Accounting students will gain advanced theoretical and practical knowledge of accounting and finance; master computational and calculation skills and techniques used in professional accounting practice; learn how to use specialized accounting software (such as CIMA Sage, which may allow you to gain an official CIMA Sage user’s certificate); and gain a broad understanding of the accounting, finance and commercial sectors, often within an international context.
There are many different types of accounting degrees, with undergraduate-level titles such as Bachelor of Accountancy or Bachelors in Accounting. The specialized Bachelor of Accountancy (BAcy, BAcc or BAccty) in the US is often the only undergraduate degree recognized in the country for subsequent practice as a professional accountant – in that respect, it works as a first professional degree.
Elsewhere, accounting degrees may be offered as a Bachelor of Arts (BA) in Accounting, or as a Bachelor of Science (BSc) in Accounting (also abbreviated as BS/ACC). Meanwhile, South Africa offers undergraduate accounting degrees titled Bachelor of Accounting Science (BAccSci) and Baccalaureus Computationis (BCompt).
While many universities offer undergraduate degrees with a sole focus on accounting, it’s also common to find accounting offered alongside other subjects (most commonly finance, economics or business management) in a joint-degree format. There are also general business degrees with a focus on accounting such as the Bachelor of Business Administration (BBA) in Accounting and the Bachelor of Commerce (BCom) in Accounting.
Most accounting degrees are accredited by a relevant professional body for accountants at the national level.
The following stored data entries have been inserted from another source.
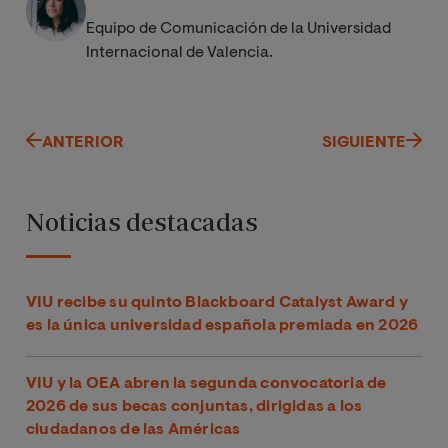
Equipo de Comunicación de la Universidad
Internacional de Valencia.
ANTERIOR
SIGUIENTE
Noticias destacadas
VIU recibe su quinto Blackboard Catalyst Award y
es la única universidad española premiada en 2026
VIU y la OEA abren la segunda convocatoria de
2026 de sus becas conjuntas, dirigidas a los
ciudadanos de las Américas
Examples include the UK-based Association of Chartered and Certified Accountants, Institute of Financial Accountants and Chartered Institute of Management Accountants, and the American Institute of Certified Public Accountants based in the US. Studying an accredited degree allows graduates to apply to the relevant body for exemptions from certain exams once they start working towards chartered accountant status.
Those applying to study accounting are usually required to demonstrate a strong background in mathematics, while those who have taken courses in statistics or business will be at an additional advantage. Some universities allow students to switch between accountancy programs after their first year, to choose a track that best matches their interests and abilities, following their general introductory courses.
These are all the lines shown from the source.